New rules opening private storage aid in the pigmeat sector have entered into force today, the European Commission has announced.

The measure is aimed at easing pressure on the EU market, which is still struggling from the Russian ban on imports from February 2014.

It provides EU funding to help cover the costs of storing certain pigmeat products for periods of three to five months.

The European Commissioner for Agriculture and Rural Development Phil Hogan announced the measure in September last year as part of the €500m support package for farmers.

The Commission has stated that this measure will also include lard – not previously covered by private storage aid – because of the large volumes previously exported to Russia.

Speaking about the announcement today, Commission Hogan said that he is aware that the pigmeat sector is facing difficulties and prices have been in decline since September, and he hopes this measure will help the market.

Aid for private storage is a market measure within the frame of the CMO Regulation 1308/2013 that compensates part of the storage cost for a certain period.

Member States will notify twice a week the quantities submitted into storage, the Commission has stated.
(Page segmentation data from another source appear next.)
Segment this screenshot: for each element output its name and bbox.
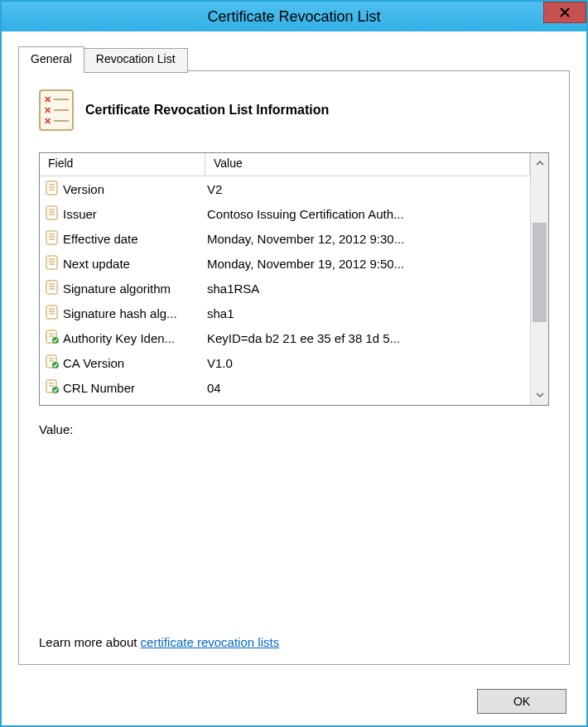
extension-icon <box>45 379 60 397</box>
field-value: V1.0 <box>205 356 530 370</box>
tab-strip: General Revocation List <box>18 46 570 71</box>
svg-rect-14 <box>46 256 57 269</box>
fields-listview[interactable]: Field Value VersionV2IssuerContoso Issui… <box>39 152 549 406</box>
extension-icon <box>45 330 60 347</box>
crl-icon: ✕ ✕ ✕ <box>39 89 74 131</box>
value-label: Value: <box>39 422 549 436</box>
field-name: Authority Key Iden... <box>63 331 175 345</box>
field-cell: Signature algorithm <box>40 280 205 297</box>
close-icon <box>559 7 571 18</box>
field-value: sha1RSA <box>205 282 530 296</box>
window-title: Certificate Revocation List <box>207 8 380 26</box>
field-name: CA Version <box>63 356 124 370</box>
field-name: CRL Number <box>63 381 135 395</box>
svg-rect-2 <box>46 181 57 195</box>
property-icon <box>45 181 60 198</box>
svg-rect-6 <box>46 206 57 219</box>
table-row[interactable]: Next updateMonday, November 19, 2012 9:5… <box>40 251 530 276</box>
titlebar: Certificate Revocation List <box>2 2 586 31</box>
vertical-scrollbar[interactable] <box>530 153 548 405</box>
property-icon <box>45 230 60 248</box>
chevron-up-icon <box>536 160 544 166</box>
ok-button[interactable]: OK <box>477 689 566 714</box>
tab-general[interactable]: General <box>18 46 84 71</box>
svg-point-29 <box>52 337 59 344</box>
field-cell: Signature hash alg... <box>40 305 205 322</box>
table-row[interactable]: CRL Number04 <box>40 375 530 400</box>
property-icon <box>45 305 60 322</box>
table-row[interactable]: Signature hash alg...sha1 <box>40 301 530 325</box>
field-cell: Effective date <box>40 230 205 248</box>
field-name: Signature hash alg... <box>63 306 177 320</box>
svg-rect-22 <box>46 306 57 319</box>
button-row: OK <box>477 689 566 714</box>
listview-header: Field Value <box>40 153 530 176</box>
table-row[interactable]: Signature algorithmsha1RSA <box>40 276 530 301</box>
learn-more-prefix: Learn more about <box>39 635 141 649</box>
field-cell: CRL Number <box>40 379 205 397</box>
property-icon <box>45 280 60 297</box>
scroll-thumb[interactable] <box>533 223 547 322</box>
table-row[interactable]: VersionV2 <box>40 176 530 201</box>
dialog-window: Certificate Revocation List General Revo… <box>0 0 588 727</box>
svg-rect-10 <box>46 231 57 244</box>
client-area: General Revocation List ✕ ✕ ✕ Certificat… <box>2 31 586 725</box>
field-name: Version <box>63 182 104 196</box>
field-value: Monday, November 19, 2012 9:50... <box>205 257 530 271</box>
field-value: sha1 <box>205 306 530 320</box>
close-button[interactable] <box>543 2 586 23</box>
column-header-field[interactable]: Field <box>40 153 205 176</box>
column-header-value[interactable]: Value <box>205 153 530 176</box>
info-title: Certificate Revocation List Information <box>85 103 329 118</box>
field-cell: Next update <box>40 255 205 272</box>
field-cell: Issuer <box>40 205 205 223</box>
general-panel: ✕ ✕ ✕ Certificate Revocation List Inform… <box>18 70 570 665</box>
info-header: ✕ ✕ ✕ Certificate Revocation List Inform… <box>39 89 549 131</box>
chevron-down-icon <box>536 392 544 398</box>
field-name: Signature algorithm <box>63 282 171 296</box>
scroll-track[interactable] <box>531 173 548 385</box>
property-icon <box>45 255 60 272</box>
field-name: Issuer <box>63 207 97 221</box>
svg-point-33 <box>52 362 59 368</box>
scroll-up-button[interactable] <box>531 153 548 173</box>
field-name: Next update <box>63 257 130 271</box>
tab-revocation-list[interactable]: Revocation List <box>84 48 188 73</box>
extension-icon <box>45 354 60 372</box>
listview-body: VersionV2IssuerContoso Issuing Certifica… <box>40 176 530 405</box>
scroll-down-button[interactable] <box>531 385 548 405</box>
property-icon <box>45 205 60 223</box>
learn-more-link[interactable]: certificate revocation lists <box>141 635 280 649</box>
field-value: KeyID=da b2 21 ee 35 ef 38 1d 5... <box>205 331 530 345</box>
table-row[interactable]: Authority Key Iden...KeyID=da b2 21 ee 3… <box>40 325 530 350</box>
table-row[interactable]: CA VersionV1.0 <box>40 350 530 375</box>
svg-point-37 <box>52 387 59 393</box>
field-name: Effective date <box>63 232 138 246</box>
field-value: Monday, November 12, 2012 9:30... <box>205 232 530 246</box>
table-row[interactable]: Effective dateMonday, November 12, 2012 … <box>40 226 530 251</box>
svg-rect-18 <box>46 281 57 294</box>
table-row[interactable]: IssuerContoso Issuing Certification Auth… <box>40 201 530 226</box>
field-value: Contoso Issuing Certification Auth... <box>205 207 530 221</box>
field-cell: CA Version <box>40 354 205 372</box>
field-value: V2 <box>205 182 530 196</box>
field-cell: Version <box>40 181 205 198</box>
learn-more: Learn more about certificate revocation … <box>39 635 279 649</box>
field-value: 04 <box>205 381 530 395</box>
field-cell: Authority Key Iden... <box>40 330 205 347</box>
According to the Official Journal of the European Union, the temporary removal of pigmeat from the market seems necessary in order to re-establish market balance and to increase prices.
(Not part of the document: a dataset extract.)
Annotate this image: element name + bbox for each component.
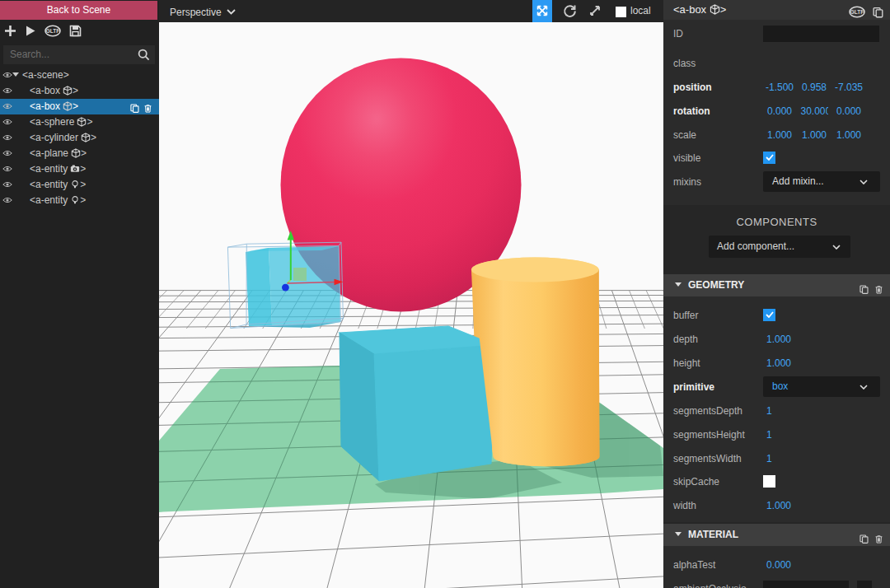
svg-text:GLTF: GLTF: [850, 9, 864, 15]
svg-text:GLTF: GLTF: [46, 28, 60, 34]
Therefore, it states that it is appropriate to grant aid for private storage for pigmeat and to fix the amount of aid in advance.

Pig farmers in Ireland are still waiting to find out how the €1m aid package allocated to them will be divided up.

Ireland qualified for €13.7m of EU funding and the Irish Government matched the amount, bringing the total to €27.4m.

The Minister for Agriculture Simon Coveney announced the week before Christmas that the flat rate payment for each of the 18,000 dairy farmers of €1,395.

He said that the mechanism for disbursement of the €1m aid for the pigmeat sector would be decided in 2016.